QE’s now well-established lecture programme gives pupils of all ages the opportunity to learn from and question prominent individuals in their respective fields. It continued online through both lockdowns as part of the School’s work to ensure that boys did not miss out during the period of remote education.
Antonio, who will be 30 later this month, is a top 200m sprinter with a personal best of 20.41 seconds. Born to Italian parents but raised in Hertfordshire, he is based in London.

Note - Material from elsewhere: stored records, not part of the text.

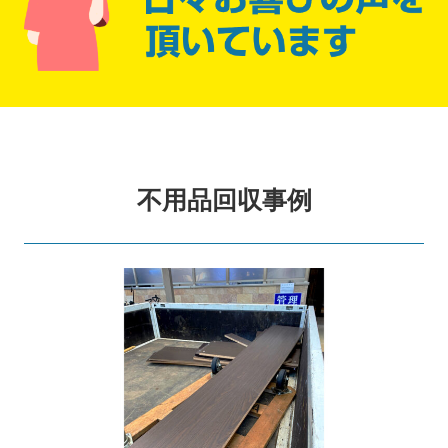
不用品回収事例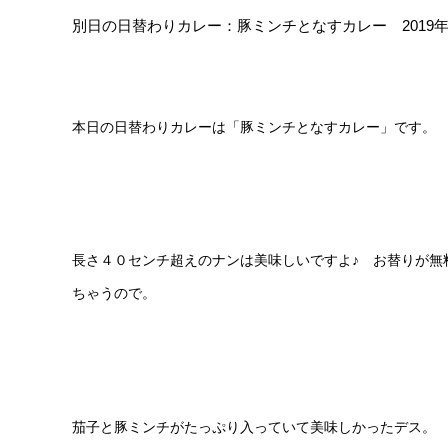
別日の日替わりカレー：豚ミンチとなすカレー 2019
本日の日替わりカレーは「豚ミンチとなすカレー」です。
長さ４０センチ超えのナンは美味しいですよ♪ お替りが無
ちゃうので。
茄子と豚ミンチがたっぷり入っていて美味しかったデス。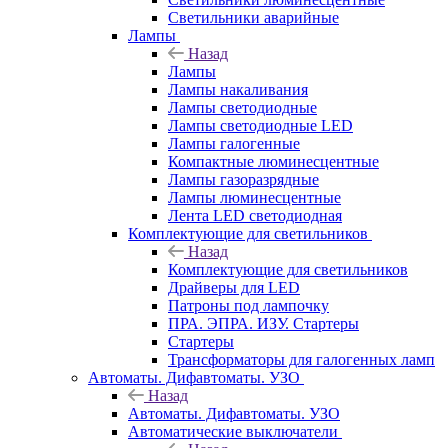
Светильники аварийные
Лампы
Назад
Лампы
Лампы накаливания
Лампы светодиодные
Лампы светодиодные LED
Лампы галогенные
Компактные люминесцентные
Лампы газоразрядные
Лампы люминесцентные
Лента LED светодиодная
Комплектующие для светильников
Назад
Комплектующие для светильников
Драйверы для LED
Патроны под лампочку
ПРА. ЭПРА. ИЗУ. Стартеры
Стартеры
Трансформаторы для галогенных ламп
Автоматы. Дифавтоматы. УЗО
Назад
Автоматы. Дифавтоматы. УЗО
Автоматические выключатели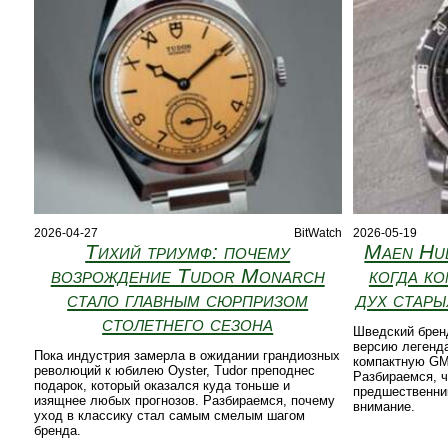
2026-04-27
BitWatch
2026-05-19
Тихий триумф: почему
Maen Hu
возрождение Tudor Monarch
когда ко
стало главным сюрпризом
дух стары
столетнего сезона
Шведский брен
версию легенд
Пока индустрия замерла в ожидании грандиозных
компактную GM
революций к юбилею Oyster, Tudor преподнес
Разбираемся, ч
подарок, который оказался куда тоньше и
предшественник
изящнее любых прогнозов. Разбираемся, почему
внимание.
уход в классику стал самым смелым шагом
бренда.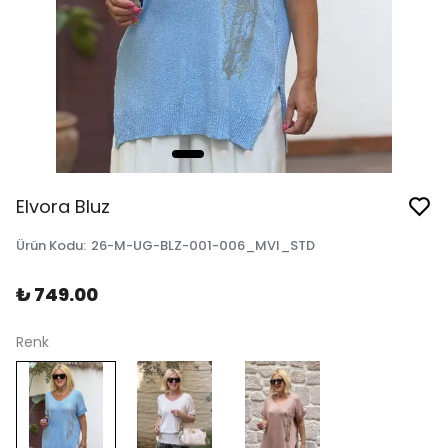
Elvora Bluz
Ürün Kodu
:
26-M-UG-BLZ-001-006_MVI_STD
₺ 749.00
Renk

He is the three times British Indoor 200m Champion and has competed at European and World championships. He decided to switch nationality in his early 20s to follow his Italian heritage and represent Italy.
“If the Games go ahead, I hope to be in Tokyo later this year,” he said. His 2021 goals are to make the Olympic final in the 4x100m – he has already automatically qualified for the Games in this event – and the 200m. Following this, Antonio is hoping to ‘medal’ at the Mediterranean Games and European Championships 2022, before looking ahead to his second Olympic Games in Paris.
Antonio delivered his lecture in two lunchtime sessions. Both were open to all boys. “It all started for me when I was in secondary school,” he said. Inspired by Usain Bolt’s remarkable victory in the Beijing Olympics 100m in 2008, Antonio achieved a remarkable 100m time of 11.3s while in Year 8. At the age of 14, he achieved 10.9s, which, he said, was one of the fastest times of all time for that age group.
In his 20-minute talk, he spoke to the boys about nutrition, about diet and about the “often overlooked” importance of sleep, before giving them a taste of what he does in training. He then spent more than 10 minutes answering their questions.
Antonio paid tribute to the support of his parents, with his mother cooking healthy food and his father taxiing him around the country to various athletics events when he was younger.
In fact, when he went to university, the lack of such support – he had to cook for himself – coupled with some partying, led to a dip in his performances. “Through those bad years when I was not running well, I learned once again to be patient.”
In 2018, after a series of disappointments he nearly quit, but decided to carry on and has since achieved new levels of success. “That taught me that…you are going to fail [and] if you fail, you are going to learn. I have lost more races than I have won, but I think I have learned more from my failures than from the races I have won. So, keep patient and keep persevering and you can still achieve what you want to achieve.”
During the Q&A session, Antonio discussed the issue of ‘nature vs nurture’. Evidence suggested that through long hours of practice and expert training alone, anyone could reach élite levels in certain fields of endeavour. He pointed to the example of László Polgár, Hungarian chess teacher and educational psychologist, who trained his three daughters to play chess almost from the cradle. They went on to tremendous success, with one, Judit, widely considered to be the best female chess player ever.
Yet Antonio said it was not true that anyone could reach the very top in athletics, since in sport, genetics were also important: “You do need to pick your parents carefully if you want to be a top sprinter!”
Nevertheless, for aspiring athletes to achieve success, mindset is very important, he said. “Really believe you can do something,” he advised the boys. “Mindset is hugely important in my sport. I had a lot of naysayers…self-belief is really important.”
Asked about how he is paid, he spoke of his financial dependence on sponsorship and said that he must wear sports clothing made by his sponsor, rather than by other manufacturers.
He had some specific advice when asked about his approach to a race by one of the School’s sprinters, saying that he maps out in his mind how the race will go. He advised sprinters to try to ‘explode’ out of the blocks and then to take long strides in the early stages of the race, rather than going at a fast cadence, in order to conserve energy.
He urged a “multisports” approach for the boys. “I think that everyone should try a bunch of sports, and that’s the best way to find one you are good at.” Antonio himself had played a number of sports during his school years, reaching academy level with Watford FC. He dropped this involvement in order to focus on athletics, but still enjoys playing various sports informally, stating that the general fitness they develop in some ways makes his specialised athletics training easier.